30,000 of my brothers and sisters decided within the last year that since their everyday lives were hell, an early retirement wouldn’t hurt anyone.
And I wish I knew why,
Why the nine layers Dante predicted felt more like home than the 4 walls they were in.
Why they only saw 4 walls instead of the possibilities multiplying faster than the cells in their precious bodies
Why they couldn’t see the beautiful souls that fit so perfectly in those precious bodies
Why so many souls dragged razor blades so heavily against fresh skin, playing connect the dots with a misguided pen, tracing along the wrong paths.
Why I’ve written countless eulogies for the living, foreshadowing an unfortunate end. Deciding to play God because I am told that there is a being called God who has decided well before I’ve even thought of sin that I am not destined to rest eternally next to Saints.
Why I get death glares when I hold my girlfriend’s hand, her anxiety so heavy if it were tangible I fear I would not be able to hold it with my two hands.

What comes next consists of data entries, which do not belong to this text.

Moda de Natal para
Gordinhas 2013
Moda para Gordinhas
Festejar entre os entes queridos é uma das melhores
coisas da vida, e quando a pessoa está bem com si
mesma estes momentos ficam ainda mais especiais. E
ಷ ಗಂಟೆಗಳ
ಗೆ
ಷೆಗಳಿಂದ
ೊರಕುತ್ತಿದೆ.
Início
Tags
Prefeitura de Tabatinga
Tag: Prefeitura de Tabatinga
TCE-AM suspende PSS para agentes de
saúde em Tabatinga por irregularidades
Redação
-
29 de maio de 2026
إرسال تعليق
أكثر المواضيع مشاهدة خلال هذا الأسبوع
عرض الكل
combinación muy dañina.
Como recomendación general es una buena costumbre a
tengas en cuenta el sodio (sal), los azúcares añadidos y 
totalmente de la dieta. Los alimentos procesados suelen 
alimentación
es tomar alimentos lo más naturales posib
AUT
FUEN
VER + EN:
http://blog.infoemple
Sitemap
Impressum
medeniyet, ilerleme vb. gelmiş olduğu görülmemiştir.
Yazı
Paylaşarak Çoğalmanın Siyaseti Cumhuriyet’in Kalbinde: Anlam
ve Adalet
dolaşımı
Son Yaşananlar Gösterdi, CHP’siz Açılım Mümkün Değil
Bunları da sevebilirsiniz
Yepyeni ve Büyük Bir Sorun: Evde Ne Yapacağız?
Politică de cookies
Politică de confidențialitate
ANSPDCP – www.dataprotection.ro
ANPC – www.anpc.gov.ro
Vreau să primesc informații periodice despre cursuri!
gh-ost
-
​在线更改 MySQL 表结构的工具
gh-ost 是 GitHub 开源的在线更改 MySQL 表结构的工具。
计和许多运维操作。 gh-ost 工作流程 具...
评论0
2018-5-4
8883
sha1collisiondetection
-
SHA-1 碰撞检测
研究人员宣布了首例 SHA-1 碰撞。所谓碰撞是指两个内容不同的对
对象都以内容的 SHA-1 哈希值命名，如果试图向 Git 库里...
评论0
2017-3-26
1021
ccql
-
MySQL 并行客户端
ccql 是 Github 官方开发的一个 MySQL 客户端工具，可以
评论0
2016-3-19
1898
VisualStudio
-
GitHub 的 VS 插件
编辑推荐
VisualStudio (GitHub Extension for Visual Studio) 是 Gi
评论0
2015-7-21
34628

Knuckles cracking under the weight, she needs me to be strong for her.
I wonder how many parts of myself will crumble before my heart stops beating.
Why when I was younger I would clasp my hands together and say “Our father, who art in heaven, why did you curse me?”
Why I see this as a curse.
Why I know Tyler Clementi’s name by heart. Why it’s been five years and I can not help but wonder if before his body crashed into the Hudson River, he asked God for forgiveness.
Why I want all college students to know Tyler Clementi’s name. He was student, a classmate, a brother, a son. He was more than just than just a name.
when I came out my mom looked at me as if she had to learn how to love me again.
As if the pitter patter of her heart had skipped a beat and to this day I wonder if it ever returned.
Do not analyze parts of me that do not exist. I’m not a foreign language, do not stutter when you speak of me.
Do not learn me to show off to your friends like you bring up the few spanish words you know.
Do not ask me who, when, what, how or why.
Please know, that I understand that it’s hard to fly with clipped wings.
Please know, it’s even harder to sleep at night with the scissors that cut them next to you on your nightstand.